Sure, ok, someone can sock-puppet or meat-puppet a handful of upvotes, in the worst case, 10 or 20. but ultimately, it's not as destructive as a community of intentional saboteurs flooding the site with mentally deranged crackpot submissions. A paper with unworthy upvotes will start to get attention from people anyway, due to it's apparent popularity, and then get heavily punished when people who read it realize it isn't as good as the votes say. The voting process for accuracy is effective and self-correcting, and doesn't require heavy policing. But the decision to include or exclude some text or some people is of a completely different nature, it creates an odeous bureaucracy whose only purpose is to maintain an elite inner circle, whose texts only are worthy of consideration. It is this situation that one must avoid, while at the same time, rejecting illegitemate nonsense papers. It is nearly impossible to do by any sane procedure, since the temptation to exclude others one disagrees with begins immediately the moment one has the power to do so.

+ 1 like - 0 dislike

The rejection isn't a unilateral decision up to the whims and fancies of moderators, it's based on an objective criterion (which has already beenn discussed in great detail) you can read about in the FAQ.

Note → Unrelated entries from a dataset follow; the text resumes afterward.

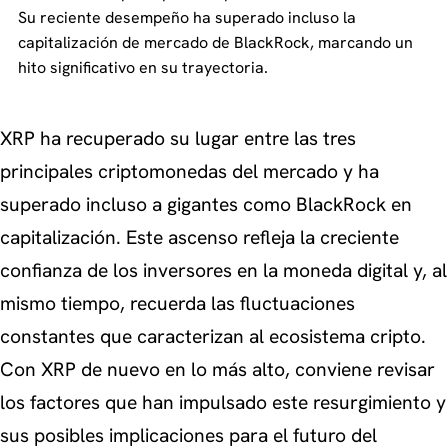
Su reciente desempeño ha superado incluso la
capitalización de mercado de BlackRock, marcando un
hito significativo en su trayectoria.
XRP ha recuperado su lugar entre las tres
principales criptomonedas del mercado y ha
superado incluso a gigantes como BlackRock en
capitalización. Este ascenso refleja la creciente
confianza de los inversores en la moneda digital y, al
mismo tiempo, recuerda las fluctuaciones
constantes que caracterizan al ecosistema cripto.
Con XRP de nuevo en lo más alto, conviene revisar
los factores que han impulsado este resurgimiento y
sus posibles implicaciones para el futuro del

answered Jul 27, 2014 by dimension10 (1,985 points) [ no revision ]

"objective criteria" can be easily manipulated by other people into censorship policies, by making political judgements on whether you fulfil or do not fulfil the criteria. This is dangerous, and I would rather have rejection based on the criteria of "dimension10 thinks it is without doubt crackpot" than based on rules written down.

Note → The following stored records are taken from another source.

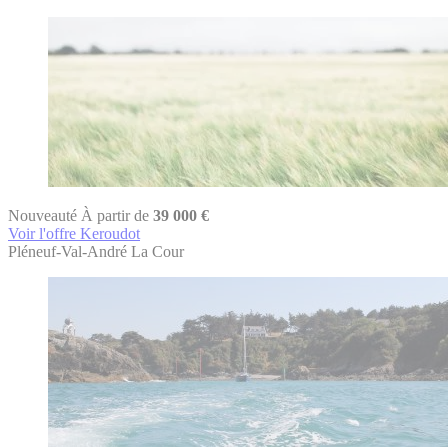
Nouveauté
À partir de
39 000 €
Voir l'offre Keroudot
Pléneuf-Val-André
La Cour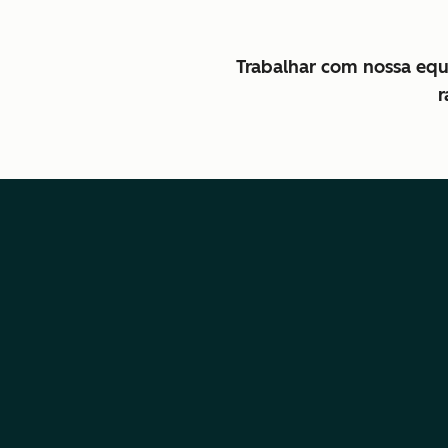
Trabalhar com nossa equi
r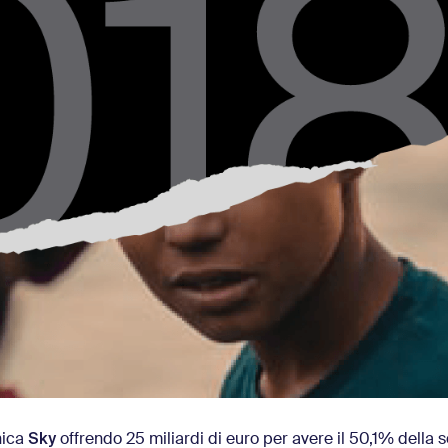
Sky
nica
offrendo 25 miliardi di euro per avere il 50,1% della s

@RonMaimon Is that supposed to be serious or sarcastic? Objective criteria is exactly that - it cannot be manipulated further. It's clear what "conflict" is; it's clear what "established physics" is; it's clear what "mainstream" is, it's clear what "mathematically" is, it's clear what "experimentally" is, it's clear what "justified" is, therefore it's also clear what "something in conflict with established physics not in the scope of a mainstream theory, which is not mathematically or experimentally justified" is.

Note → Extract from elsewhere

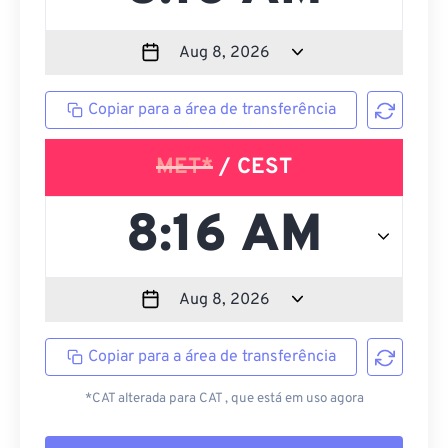
Copiar para a área de transferência
MET*
/ CEST
Copiar para a área de transferência
*CAT alterada para CAT , que está em uso agora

Ron, the procedure Dimension10 has suggested as our guidline to decide what submissions we accept has absolutely nothing to do with "politics", but it will prevent our reviews section from getting filled with crazy stuff of the worst crancks, crackpots, server dudes, biker dudes, wannabe Einsteins etc who want to "revolutionize" well established physics for no reason ... The procedure does nothing but ensuring the scientific method, as it worked for centuries. And as I understand it, non if the in my opinion interesting examples you mentioned would be "censored out" ... I think we must now urgently make the point that PhysicsOverflow does not accept every nonsense and stick to this, as we already started to look weird ...

You will see that it will be abused. These rules always start out sounding nice, but with time, they become stricter, and the criteria become more restrictive, as it is in the nature of political organizations to restrict membership unduly to those who are already powerful. I request that there should be a failsafe, so that a subcommunity of a few people may exercise a veto on a rejection. I do not feel comfortable with an "objective" process, as there is no such thing, and it is when one is under the delusion that there is such a thing that one starts to fall into the trap of instituting censorship other than review.

Remember, terrible submissions are already torn apart viciously, and are ignored by any sensible reader. It is not clear to me that we need to institute any censorship at all, or perhaps we should make it that any such censorship is temporary, and will be lifted to the extent that it does not lead to an undue number of crackpot submissions flooding the site.

I don't want any barriers between a person and a referee, it can be abused, and although it has not been abused in this case, I guarantee you it WILL be abused in the future. Unfortunately, the only examples I can give you are cases where the passage of time has already show the idea not to be crackpot.